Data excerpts
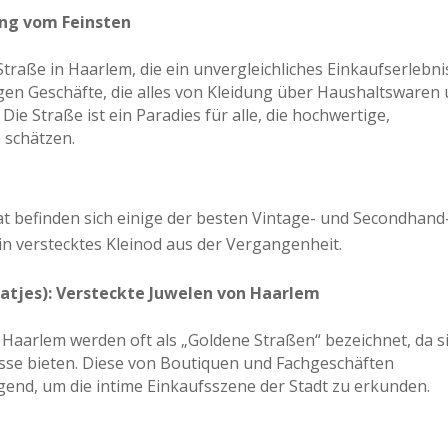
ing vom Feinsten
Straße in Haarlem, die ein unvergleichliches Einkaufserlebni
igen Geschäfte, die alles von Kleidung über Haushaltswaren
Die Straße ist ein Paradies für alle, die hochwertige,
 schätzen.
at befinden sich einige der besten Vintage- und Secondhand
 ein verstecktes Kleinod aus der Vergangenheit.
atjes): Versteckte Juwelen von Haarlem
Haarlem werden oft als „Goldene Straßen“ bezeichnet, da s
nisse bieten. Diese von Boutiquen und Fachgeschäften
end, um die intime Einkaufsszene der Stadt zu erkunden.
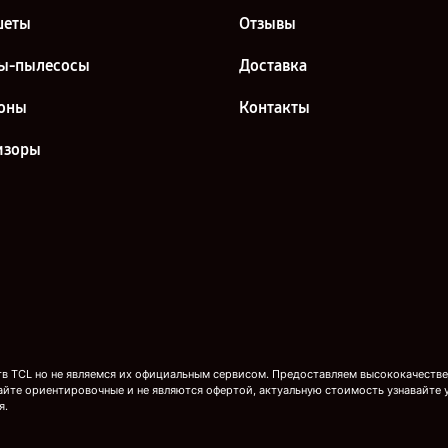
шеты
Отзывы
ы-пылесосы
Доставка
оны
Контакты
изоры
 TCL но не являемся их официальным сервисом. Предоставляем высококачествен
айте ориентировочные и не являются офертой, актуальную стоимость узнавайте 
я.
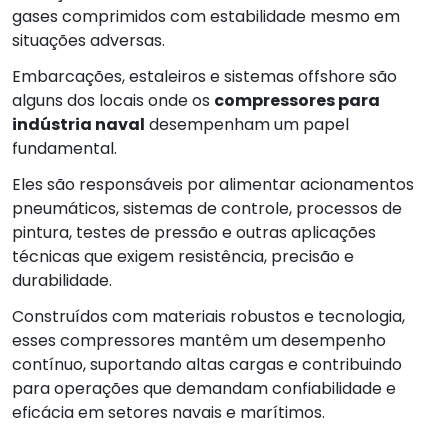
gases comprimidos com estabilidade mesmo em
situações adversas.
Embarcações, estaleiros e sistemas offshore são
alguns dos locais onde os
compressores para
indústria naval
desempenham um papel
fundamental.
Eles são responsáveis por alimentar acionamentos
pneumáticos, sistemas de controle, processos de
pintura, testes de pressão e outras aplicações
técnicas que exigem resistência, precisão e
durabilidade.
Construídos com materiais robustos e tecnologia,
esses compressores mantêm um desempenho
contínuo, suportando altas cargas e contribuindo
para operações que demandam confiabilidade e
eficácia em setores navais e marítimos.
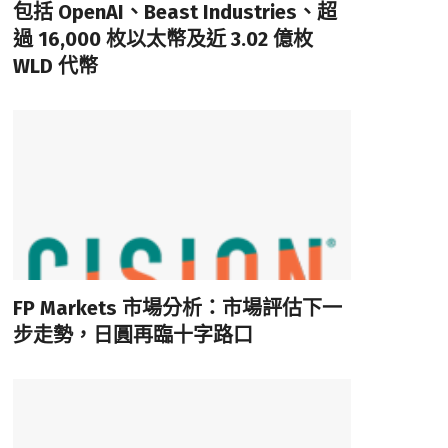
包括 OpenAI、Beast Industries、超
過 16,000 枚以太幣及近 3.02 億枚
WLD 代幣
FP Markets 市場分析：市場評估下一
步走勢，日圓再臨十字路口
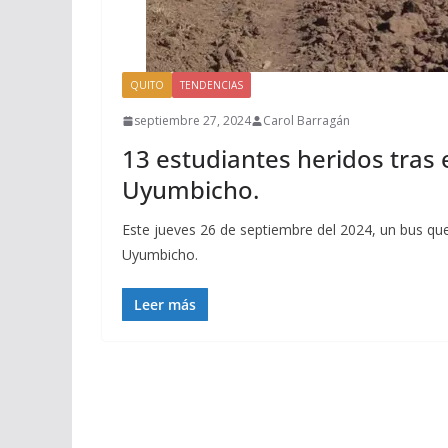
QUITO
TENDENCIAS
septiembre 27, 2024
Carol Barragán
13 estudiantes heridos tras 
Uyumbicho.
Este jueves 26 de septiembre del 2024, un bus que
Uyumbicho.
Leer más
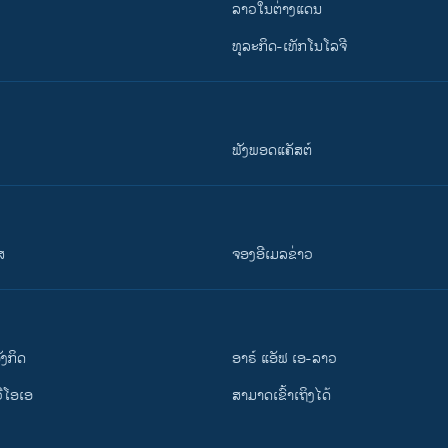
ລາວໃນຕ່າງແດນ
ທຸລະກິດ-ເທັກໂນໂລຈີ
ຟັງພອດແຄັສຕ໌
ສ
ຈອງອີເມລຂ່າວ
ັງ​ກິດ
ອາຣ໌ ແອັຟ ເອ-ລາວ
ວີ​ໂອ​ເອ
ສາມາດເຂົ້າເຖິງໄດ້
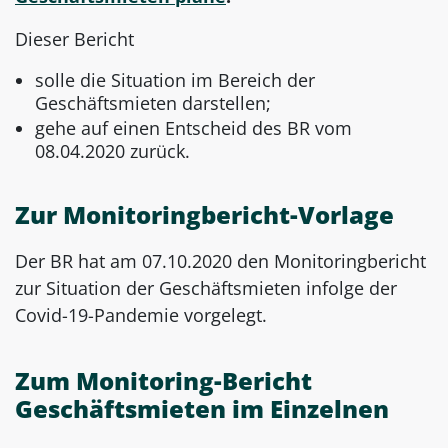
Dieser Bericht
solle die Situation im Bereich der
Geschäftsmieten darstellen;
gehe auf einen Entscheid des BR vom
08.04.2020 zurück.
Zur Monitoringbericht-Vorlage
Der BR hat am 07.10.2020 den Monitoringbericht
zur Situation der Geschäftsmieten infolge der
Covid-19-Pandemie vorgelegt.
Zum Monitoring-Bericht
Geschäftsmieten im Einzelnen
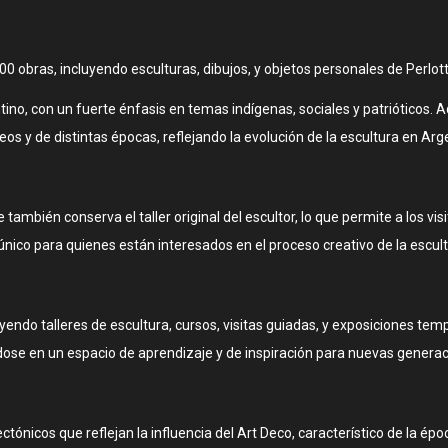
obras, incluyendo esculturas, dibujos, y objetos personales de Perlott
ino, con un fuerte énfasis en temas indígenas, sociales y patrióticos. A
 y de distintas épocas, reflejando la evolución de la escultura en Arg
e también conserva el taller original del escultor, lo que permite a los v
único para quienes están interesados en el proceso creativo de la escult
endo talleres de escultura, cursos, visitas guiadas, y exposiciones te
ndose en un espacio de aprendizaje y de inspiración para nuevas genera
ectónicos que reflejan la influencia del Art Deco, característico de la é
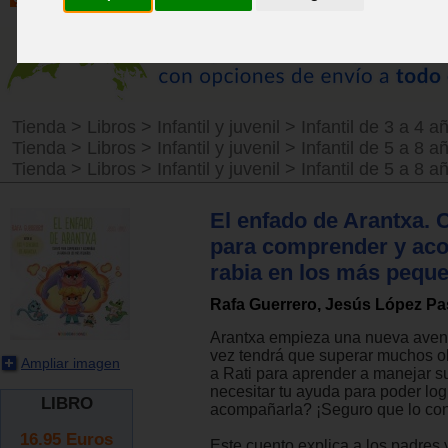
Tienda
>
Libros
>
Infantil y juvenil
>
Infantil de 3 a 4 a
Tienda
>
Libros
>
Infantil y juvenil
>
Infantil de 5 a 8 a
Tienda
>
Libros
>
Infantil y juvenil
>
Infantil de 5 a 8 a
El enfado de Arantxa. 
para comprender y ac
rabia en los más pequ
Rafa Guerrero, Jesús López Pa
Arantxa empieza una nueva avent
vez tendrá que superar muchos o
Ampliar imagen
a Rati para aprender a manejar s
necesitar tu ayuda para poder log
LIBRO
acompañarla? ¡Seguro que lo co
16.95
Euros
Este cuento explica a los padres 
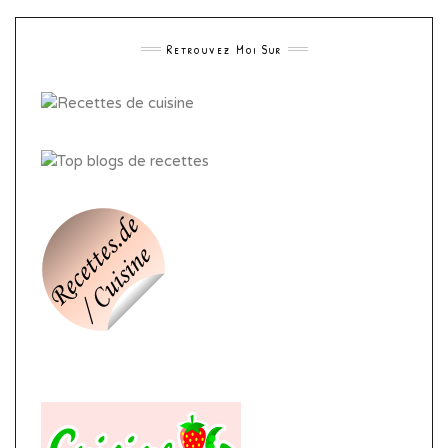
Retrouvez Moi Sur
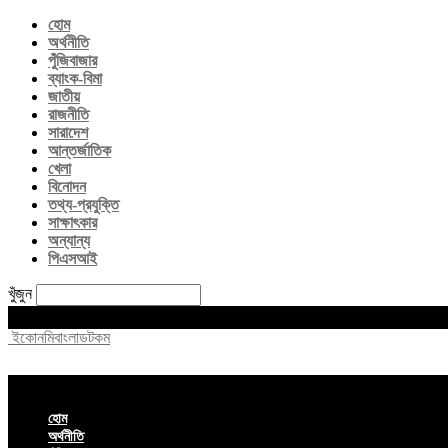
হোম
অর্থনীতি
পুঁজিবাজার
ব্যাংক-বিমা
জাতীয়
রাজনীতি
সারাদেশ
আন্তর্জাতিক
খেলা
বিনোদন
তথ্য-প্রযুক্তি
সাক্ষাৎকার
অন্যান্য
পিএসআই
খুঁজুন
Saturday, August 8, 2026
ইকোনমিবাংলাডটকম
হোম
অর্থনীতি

* **Task brief**: Go through the data above and find the lines with the word "Arantxa". Copy each of those lines.

* **Worked solution**:
El enfado de Arantxa. 
Arantxa empieza una nueva avent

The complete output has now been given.